To brace for competition triggered by deregulation, Japan Telecom Co. and International Telecom Japan Inc. said Mar. 12 they will merge around October. It will be the first between Japanese telecommunications firms.

Japan Telecom, the nation's No. 2 long-distance telephone company, and ITJ, the nation's No. 3 international carrier, said they expect to reach a final agreement on the merger before the end of the month. The deal is aimed at strengthening the firms' competitiveness in the telecommunications market, which is undergoing drastic liberalization at home and abroad.

Haruo Murakami, vice president of Japan Telecom, told a news conference that the firm first approached ITJ in autumn 1995 with the aim of forming a strategic alliance to complement each other's businesses. ITJ last week responded that they would begin full-scale negotiations for a merger, according to Murakami.

The name of the new company is expected to be Japan Telecom, he said, because it is easy for foreigners to understand. "Unless we create such cooperative alliances, we won't be able to be competitive enough to meet the needs of our customers, whose activities are becoming increasingly global," Murakami said, stressing the significance of offering seamless services worldwide.

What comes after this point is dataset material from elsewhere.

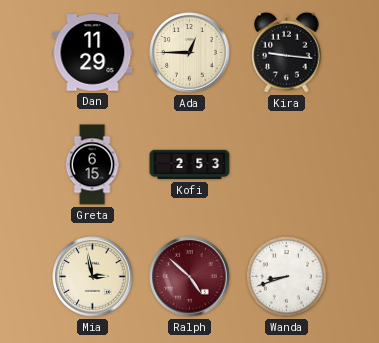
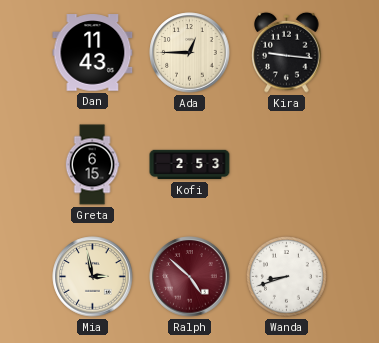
Dan: 11:29 -> 11:43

The government is expected to submit to the Diet on Mar. 14 a bill to revise the Nippon Telegraph and Telephone Corp. Law that would realign the telecommunications giant as one long-distance firm and two regional carriers under the wing of a holding company by fiscal 1999. NTT will be allowed to enter the international telecommunications business even before the enforcement of the revised law, and it has already set its sights on expanding its business abroad. For example, it has obtained a license to offer services in major European countries and has set a new quota for overseas investment for fiscal 1997.